* [THE DATA]:

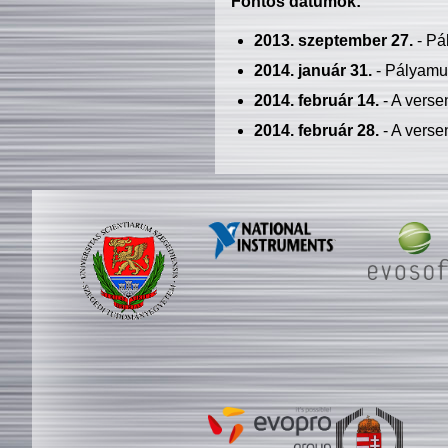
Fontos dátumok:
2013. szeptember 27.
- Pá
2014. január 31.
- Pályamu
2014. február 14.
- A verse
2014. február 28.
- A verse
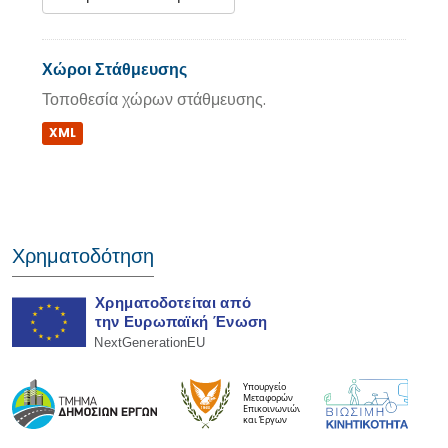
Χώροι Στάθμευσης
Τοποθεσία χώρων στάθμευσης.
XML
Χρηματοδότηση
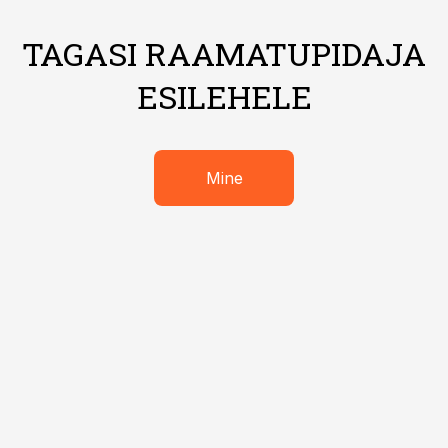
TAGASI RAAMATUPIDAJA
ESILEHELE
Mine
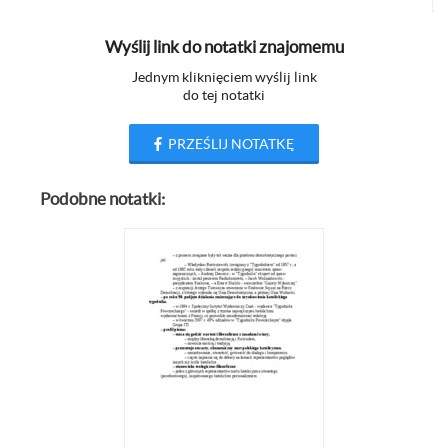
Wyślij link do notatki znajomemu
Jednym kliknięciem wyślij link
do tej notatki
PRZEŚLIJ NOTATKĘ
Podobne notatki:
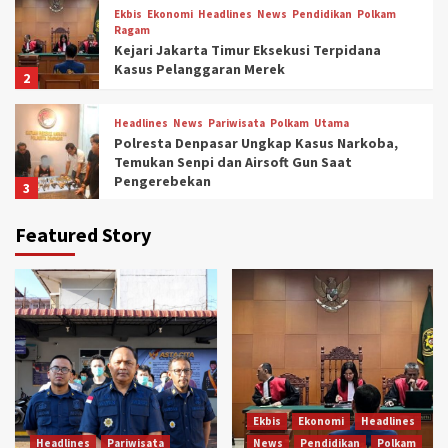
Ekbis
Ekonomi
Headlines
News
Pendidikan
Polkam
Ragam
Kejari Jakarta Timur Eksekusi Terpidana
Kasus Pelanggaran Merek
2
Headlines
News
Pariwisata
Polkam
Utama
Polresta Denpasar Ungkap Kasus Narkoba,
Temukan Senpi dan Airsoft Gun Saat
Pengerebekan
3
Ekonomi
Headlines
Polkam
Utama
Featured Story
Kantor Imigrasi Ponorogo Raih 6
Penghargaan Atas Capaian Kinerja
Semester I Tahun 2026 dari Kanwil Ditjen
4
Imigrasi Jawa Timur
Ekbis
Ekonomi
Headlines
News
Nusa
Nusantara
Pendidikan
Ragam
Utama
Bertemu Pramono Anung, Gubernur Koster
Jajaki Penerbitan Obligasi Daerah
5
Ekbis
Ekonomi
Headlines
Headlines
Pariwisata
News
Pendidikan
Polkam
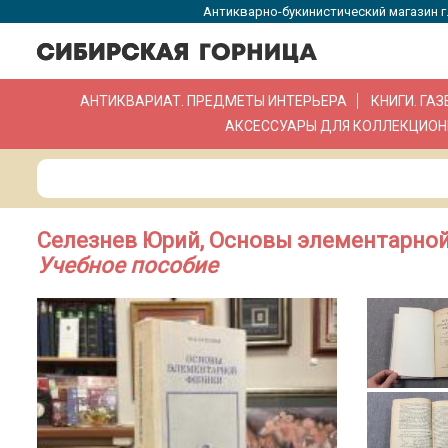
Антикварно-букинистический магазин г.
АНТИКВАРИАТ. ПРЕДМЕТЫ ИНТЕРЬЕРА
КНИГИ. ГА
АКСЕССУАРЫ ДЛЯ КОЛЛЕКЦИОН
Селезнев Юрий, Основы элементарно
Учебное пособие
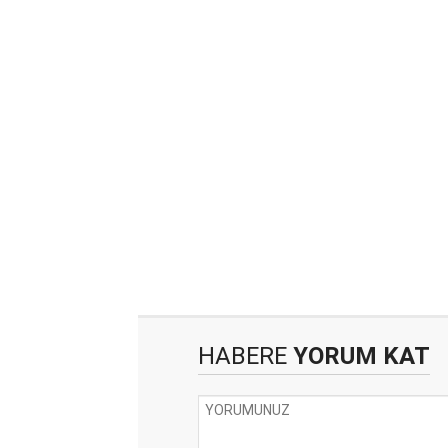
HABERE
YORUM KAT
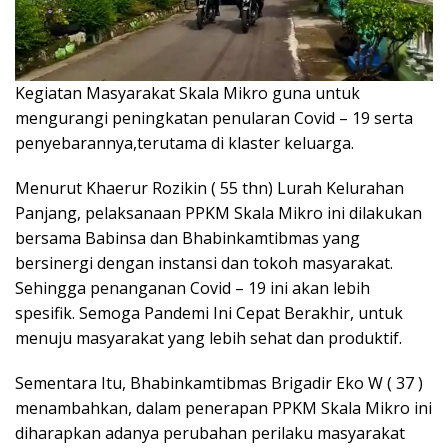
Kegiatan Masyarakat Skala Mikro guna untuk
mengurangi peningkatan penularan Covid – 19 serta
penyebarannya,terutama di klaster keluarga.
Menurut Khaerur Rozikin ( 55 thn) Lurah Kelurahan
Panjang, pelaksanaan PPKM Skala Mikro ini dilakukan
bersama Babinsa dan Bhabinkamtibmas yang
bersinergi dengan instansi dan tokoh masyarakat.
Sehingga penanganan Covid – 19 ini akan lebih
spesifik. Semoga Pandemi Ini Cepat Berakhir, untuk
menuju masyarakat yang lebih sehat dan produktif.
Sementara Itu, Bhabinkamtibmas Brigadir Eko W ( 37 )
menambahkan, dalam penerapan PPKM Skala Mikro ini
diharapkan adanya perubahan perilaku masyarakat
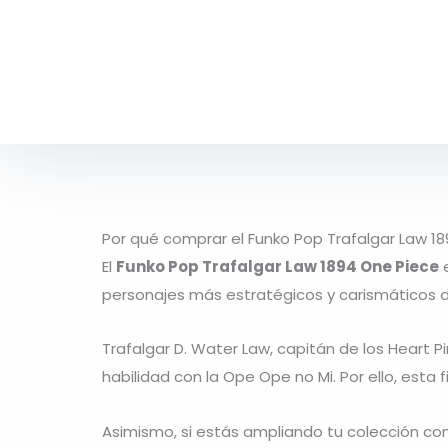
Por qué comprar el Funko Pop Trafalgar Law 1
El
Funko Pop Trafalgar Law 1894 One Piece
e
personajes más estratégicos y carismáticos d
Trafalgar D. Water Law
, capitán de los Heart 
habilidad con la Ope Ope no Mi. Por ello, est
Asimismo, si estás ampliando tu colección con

* [DIRECTIONS]:
Using the records above, pull out each line where the word "untuk" occurs.

* [ANSWER FOR THE TASK]:
Kegiatan Masyarakat Skala Mikro guna untuk
spesifik. Semoga Pandemi Ini Cepat Berakhir, untuk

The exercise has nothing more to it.